Was ist eine Normseite?

Von Verlagen und Lektoren werden Manuskripte regelmäßig in Normformatierung verlangt. Doch was ist eine Normseite eigentlich und wozu ist sie gut?

Eine Normseite besteht aus 30 Zeilen mit je 60 Zeichen, inklusive Leerzeichen. Das ergibt 1.800 Zeichen pro Normseite. Praktisch liegt die Anzahl jedoch meist unterhalb dieses Maximalwertes, sodass viele Lektoren von 1.650 Zeichen pro Normseite ausgehen. Die Formatierung dient vor allem dazu, dem Lektor seine Arbeit zu erleichtern. Denn 60 Zeichen pro Zeile sind optimal, damit das Auge den Beginn der nächsten Zeile findet und den Text so schnell und problemlos erfassen kann. Bei mehr als 80 Zeichen pro Zeile verliert der Leser leicht den Faden und bald darauf, die Lust weiterzulesen.

Die Zeilenlänge begrenzt man, indem man den Seitenrand vergrößert. Je nach Schriftart und Größe variiert die Größe des Rands, wenn man exakt 60 Zeichen erreichen möchte. Insgesamt wird der Rand etwa 8–10 cm betragen. Im Print-Bereich ist der rechte Rand dabei traditionell doppelt so groß wie der linke Rand. Da auf einer Doppelseite der rechte Rand innen liegt und durch sein Pendant ergänzt wird. Dadurch erscheint der Freiraum in der Mitte des Buches genauso groß wie die Außenränder.

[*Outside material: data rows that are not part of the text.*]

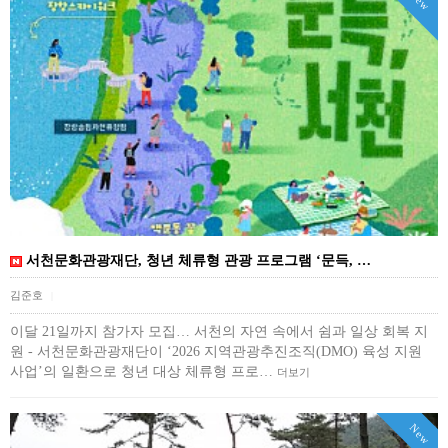
New
서천문화관광재단, 청년 체류형 관광 프로그램 ‘문득, …
김준호
|
이달 21일까지 참가자 모집… 서천의 자연 속에서 쉼과 일상 회복 지
원 - 서천문화관광재단이 ‘2026 지역관광추진조직(DMO) 육성 지원
사업’의 일환으로 청년 대상 체류형 프로…
더보기
New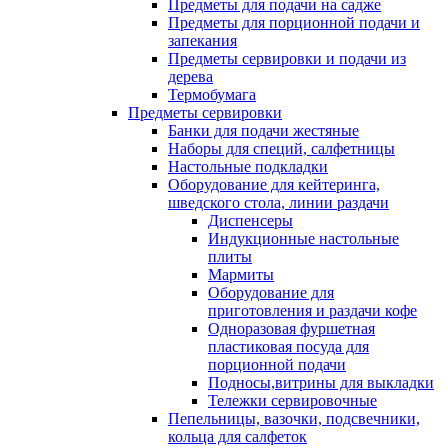
Предметы для подачи на садже
Предметы для порционной подачи и
запекания
Предметы сервировки и подачи из
дерева
Термобумага
Предметы сервировки
Банки для подачи жестяные
Наборы для специй, салфетницы
Настольные подкладки
Оборудование для кейтеринга,
шведского стола, линии раздачи
Диспенсеры
Индукционные настольные
плиты
Мармиты
Оборудование для
приготовления и раздачи кофе
Одноразовая фуршетная
пластиковая посуда для
порционной подачи
Подносы,витрины для выкладки
Тележки сервировочные
Пепельницы, вазочки, подсвечники,
кольца для салфеток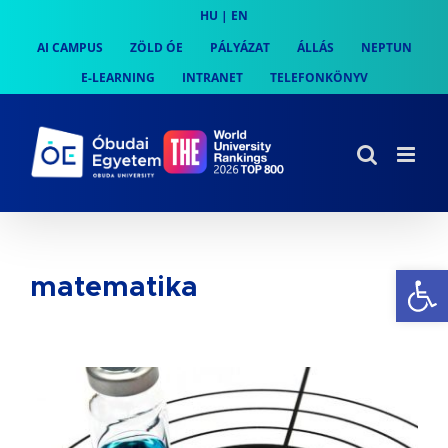
Skip
HU
|
EN
to
AI CAMPUS
ZÖLD ÓE
PÁLYÁZAT
ÁLLÁS
NEPTUN
content
E-LEARNING
INTRANET
TELEFONKÖNYV
Es
matematika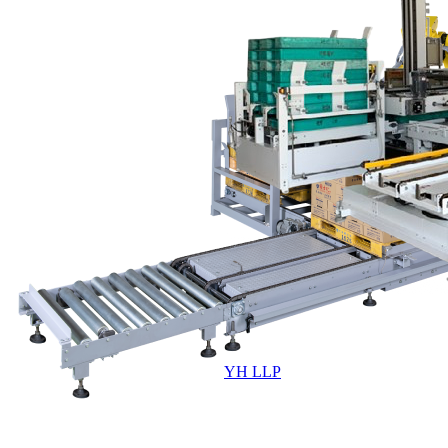
YH LLP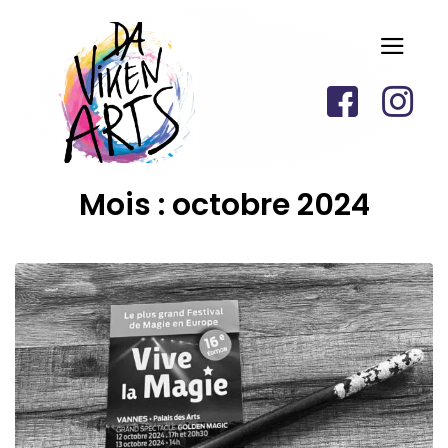
Mois :
octobre 2024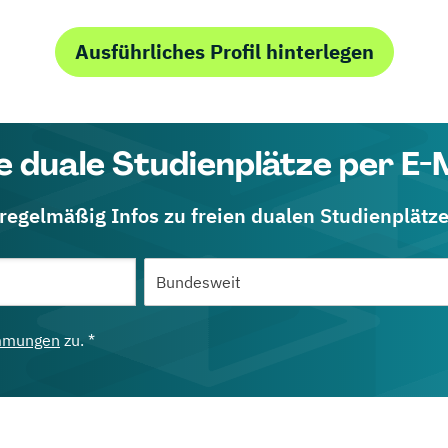
Ausführliches Profil hinterlegen
e duale Studienplätze per E-
 regelmäßig Infos zu freien dualen Studienplätz
mmungen
zu. *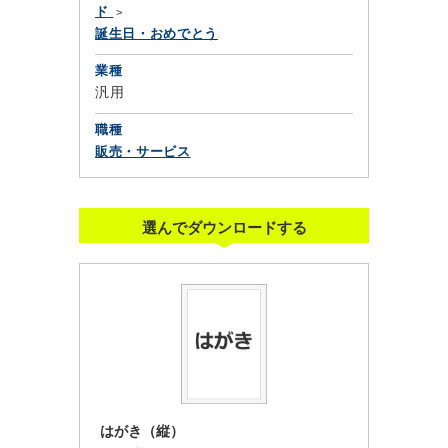
ド
誕生日・おめでとう
業種
汎用
職種
販売・サービス
選んでダウンロードする
はがき（縦）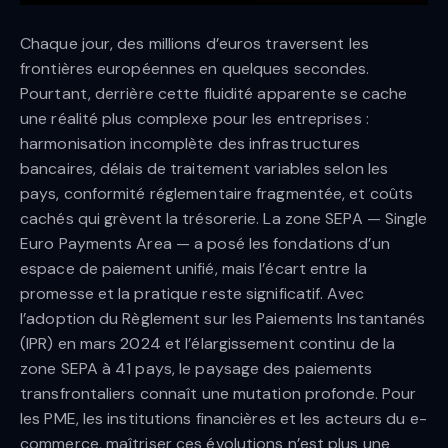
Chaque jour, des millions d’euros traversent les
frontières européennes en quelques secondes.
Pourtant, derrière cette fluidité apparente se cache
une réalité plus complexe pour les entreprises :
harmonisation incomplète des infrastructures
bancaires, délais de traitement variables selon les
pays, conformité réglementaire fragmentée, et coûts
cachés qui grèvent la trésorerie. La zone SEPA — Single
Euro Payments Area — a posé les fondations d’un
espace de paiement unifié, mais l’écart entre la
promesse et la pratique reste significatif. Avec
l’adoption du Règlement sur les Paiements Instantanés
(IPR) en mars 2024 et l’élargissement continu de la
zone SEPA à 41 pays, le paysage des paiements
transfrontaliers connaît une mutation profonde. Pour
les PME, les institutions financières et les acteurs du e-
commerce, maîtriser ces évolutions n’est plus une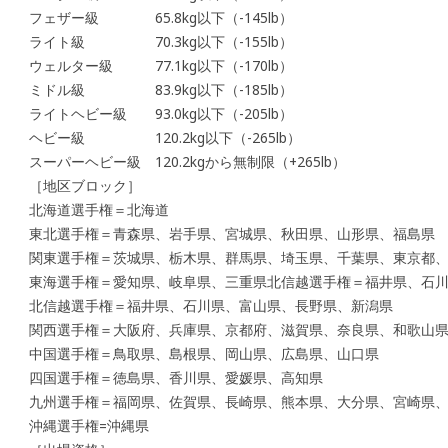
フェザー級 65.8kg以下（-145lb）
ライト級 70.3kg以下（-155lb）
ウェルター級 77.1kg以下（-170lb）
ミドル級 83.9kg以下（-185lb）
ライトヘビー級 93.0kg以下（-205lb）
ヘビー級 120.2kg以下（-265lb）
スーパーヘビー級 120.2kgから無制限（+265lb）
［地区ブロック］
北海道選手権＝北海道
東北選手権＝青森県、岩手県、宮城県、秋田県、山形県、福島県
関東選手権＝茨城県、栃木県、群馬県、埼玉県、千葉県、東京都
東海選手権＝愛知県、岐阜県、三重県北信越選手権＝福井県、石
北信越選手権＝福井県、石川県、富山県、長野県、新潟県
関西選手権＝大阪府、兵庫県、京都府、滋賀県、奈良県、和歌山
中国選手権＝鳥取県、島根県、岡山県、広島県、山口県
四国選手権＝徳島県、香川県、愛媛県、高知県
九州選手権＝福岡県、佐賀県、長崎県、熊本県、大分県、宮崎県
沖縄選手権=沖縄県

Ein breiter Außenrand zeugt von Respekt gegenüber dem Leser, da man ihm dadurch die Möglichkeit gibt, eigene Gedanken zum Text handschriftlich festzuhalten. Dadurch wird eine intensive Auseinandersetzung mit dem Inhalt überhaupt erst möglich.

Ein größerer Zeilenabstand trägt dazu bei, dass man einen Text besser lesen kann und lässt Raum für Korrekturen. Die Normformatierung erfordert einen 1,5-zeiligen Abstand.

Wenn Du die Formatierung einmal in einem leeren Dokument anlegst und als Vorlage speicherst, kannst Du diese Vorlage als Standardvorlage für Dein Schreibprogramm festlegen. Dann bleiben die Einstellungen auch nach einem Neustart des Programms erhalten.

Gönn Deinen Augen etwas Entspannung bei der Arbeit am Computer!